SUPPLIED DATA =>
:::

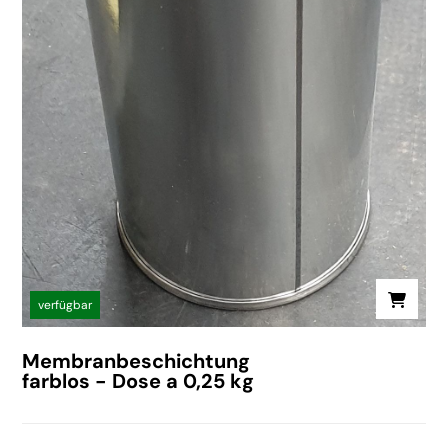
verfügbar
Membranbeschichtung
farblos - Dose a 0,25 kg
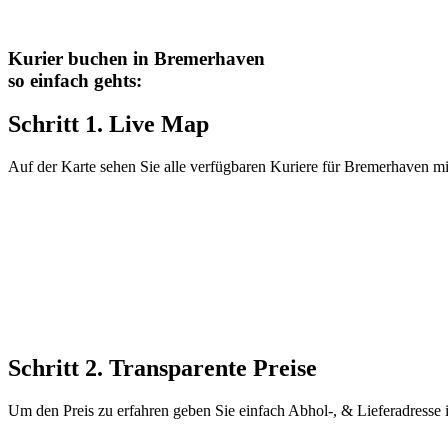
Kurier buchen in Bremerhaven
so einfach gehts:
Schritt 1. Live Map
Auf der Karte sehen Sie alle verfügbaren Kuriere für Bremerhaven mi
Schritt 2. Transparente Preise
Um den Preis zu erfahren geben Sie einfach Abhol-, & Lieferadresse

:::

WHAT IS NEEDED =>
Beginning with the line that holds "farblos - Dose a 0,25 kg", output each line to the end of the material above, exactly, omitting the pictures.

PROBLEM SOLUTION =>
farblos - Dose a 0,25 kg
Kurier buchen in Bremerhaven
so einfach gehts:
Schritt 1. Live Map
Auf der Karte sehen Sie alle verfügbaren Kuriere für Bremerhaven mi
Schritt 2. Transparente Preise
Um den Preis zu erfahren geben Sie einfach Abhol-, & Lieferadresse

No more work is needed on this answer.